### Records for the task
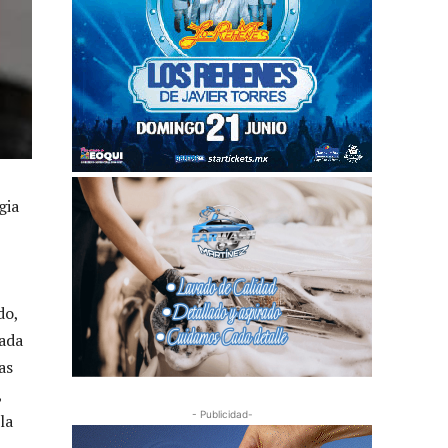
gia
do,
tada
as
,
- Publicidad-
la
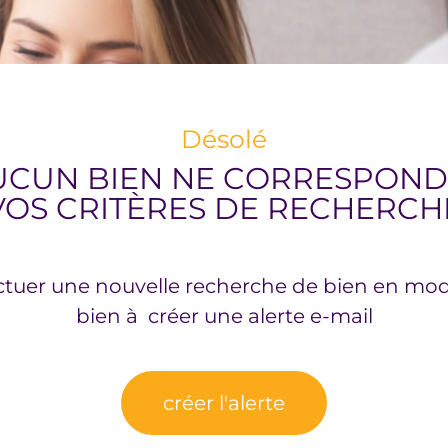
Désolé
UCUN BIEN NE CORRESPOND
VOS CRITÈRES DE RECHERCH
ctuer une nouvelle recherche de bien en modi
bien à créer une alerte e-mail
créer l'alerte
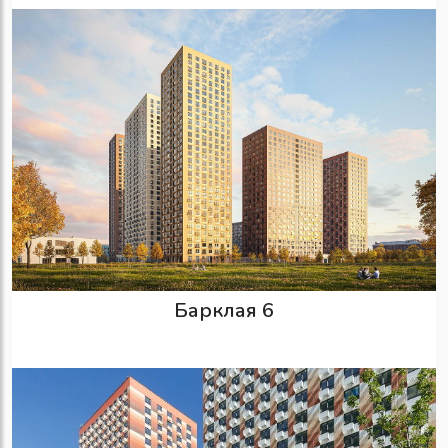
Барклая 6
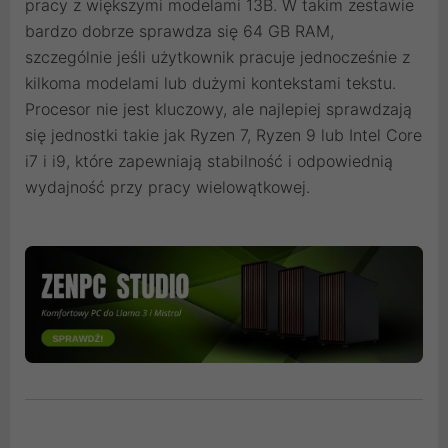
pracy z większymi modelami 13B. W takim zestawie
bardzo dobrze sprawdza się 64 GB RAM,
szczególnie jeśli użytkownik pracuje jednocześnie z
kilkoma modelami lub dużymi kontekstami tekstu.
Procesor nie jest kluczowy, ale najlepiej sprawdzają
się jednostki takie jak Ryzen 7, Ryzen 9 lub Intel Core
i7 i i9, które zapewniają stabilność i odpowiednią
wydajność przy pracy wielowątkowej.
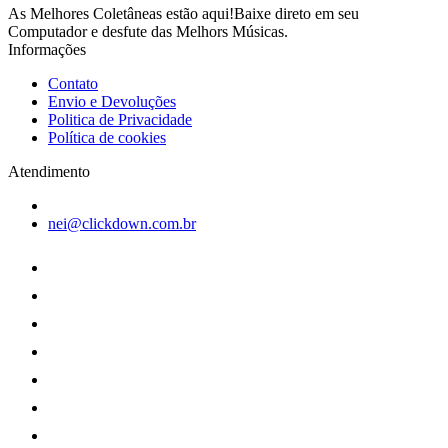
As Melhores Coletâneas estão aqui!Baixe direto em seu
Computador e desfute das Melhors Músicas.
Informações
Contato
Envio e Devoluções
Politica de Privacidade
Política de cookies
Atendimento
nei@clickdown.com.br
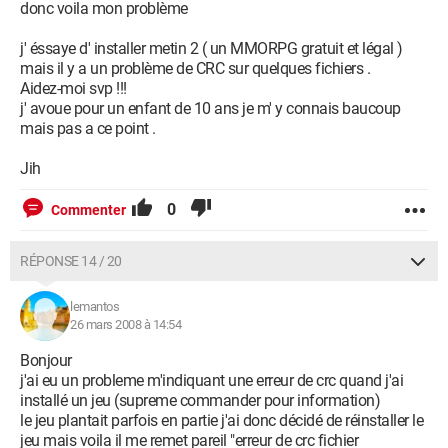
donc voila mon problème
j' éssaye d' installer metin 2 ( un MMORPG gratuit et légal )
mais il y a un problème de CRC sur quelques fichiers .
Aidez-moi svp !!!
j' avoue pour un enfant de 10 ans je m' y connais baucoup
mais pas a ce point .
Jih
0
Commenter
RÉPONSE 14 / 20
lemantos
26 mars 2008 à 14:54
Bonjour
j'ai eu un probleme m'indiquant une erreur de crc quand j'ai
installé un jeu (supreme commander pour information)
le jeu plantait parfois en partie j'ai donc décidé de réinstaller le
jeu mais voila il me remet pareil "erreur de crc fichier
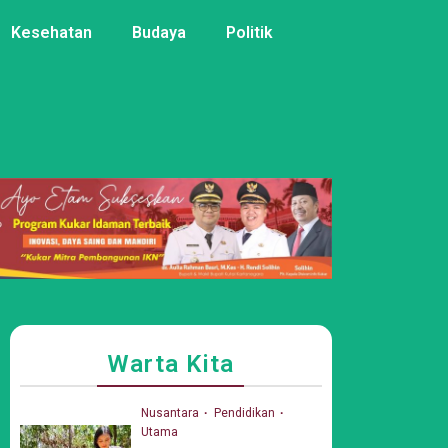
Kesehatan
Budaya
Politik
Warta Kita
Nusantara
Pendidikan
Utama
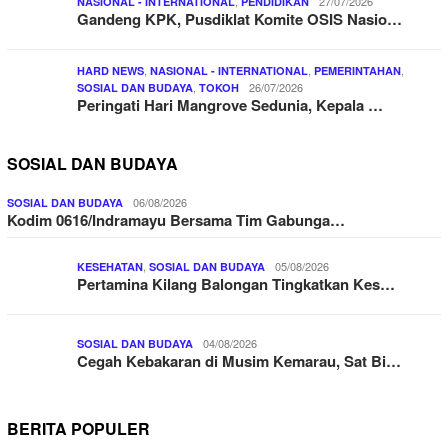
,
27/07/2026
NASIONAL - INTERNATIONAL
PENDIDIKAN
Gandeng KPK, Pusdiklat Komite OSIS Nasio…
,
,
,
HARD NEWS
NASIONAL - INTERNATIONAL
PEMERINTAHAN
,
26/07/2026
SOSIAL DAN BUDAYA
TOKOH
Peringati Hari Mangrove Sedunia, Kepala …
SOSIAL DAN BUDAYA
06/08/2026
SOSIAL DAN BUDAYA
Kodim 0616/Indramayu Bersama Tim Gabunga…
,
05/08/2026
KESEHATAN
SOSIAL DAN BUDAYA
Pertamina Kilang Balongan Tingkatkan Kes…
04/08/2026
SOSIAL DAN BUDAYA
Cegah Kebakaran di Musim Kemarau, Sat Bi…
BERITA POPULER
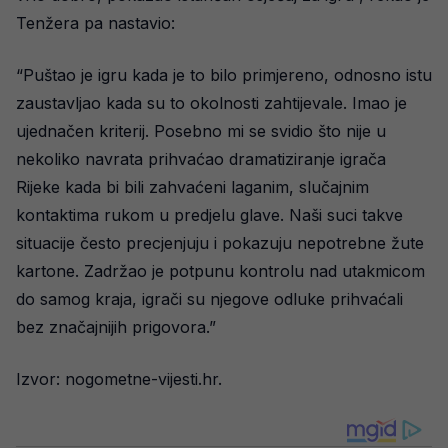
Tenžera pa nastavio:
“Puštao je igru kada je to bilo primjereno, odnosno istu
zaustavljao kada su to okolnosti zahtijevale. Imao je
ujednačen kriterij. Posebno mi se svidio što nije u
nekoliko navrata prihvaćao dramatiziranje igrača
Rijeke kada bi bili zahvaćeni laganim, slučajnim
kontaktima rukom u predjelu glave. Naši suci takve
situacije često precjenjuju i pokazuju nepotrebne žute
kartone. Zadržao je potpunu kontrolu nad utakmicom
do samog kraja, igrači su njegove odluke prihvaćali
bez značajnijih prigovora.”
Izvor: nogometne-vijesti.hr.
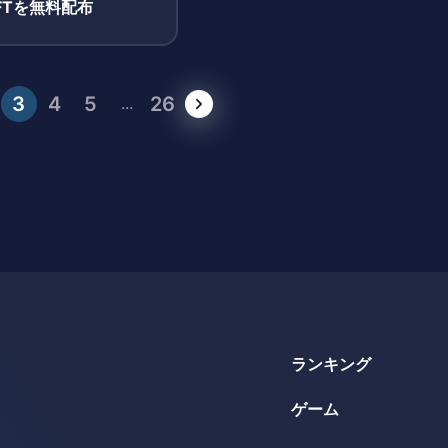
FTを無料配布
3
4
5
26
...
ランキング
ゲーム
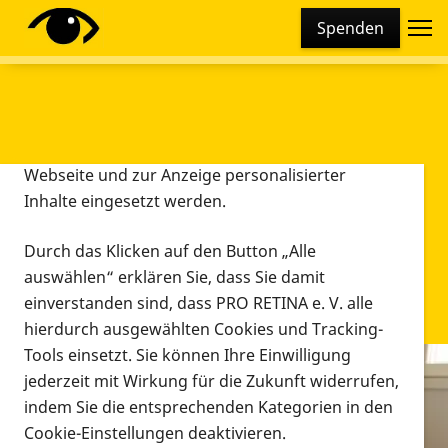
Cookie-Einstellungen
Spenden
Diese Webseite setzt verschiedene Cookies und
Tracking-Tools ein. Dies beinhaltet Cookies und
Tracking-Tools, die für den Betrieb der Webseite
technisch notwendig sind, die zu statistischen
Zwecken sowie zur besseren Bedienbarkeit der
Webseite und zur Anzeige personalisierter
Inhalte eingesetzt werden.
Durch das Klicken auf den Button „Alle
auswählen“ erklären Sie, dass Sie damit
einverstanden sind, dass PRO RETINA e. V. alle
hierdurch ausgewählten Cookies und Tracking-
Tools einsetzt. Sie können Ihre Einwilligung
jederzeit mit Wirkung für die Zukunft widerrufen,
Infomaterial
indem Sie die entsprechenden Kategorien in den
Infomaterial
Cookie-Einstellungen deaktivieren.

### Task objective
Check each line of the records for "mais" and copy the ones that contain it.

### The completed task
mais il y a un problème de CRC sur quelques fichiers .
mais pas a ce point .
jeu mais voila il me remet pareil "erreur de crc fichier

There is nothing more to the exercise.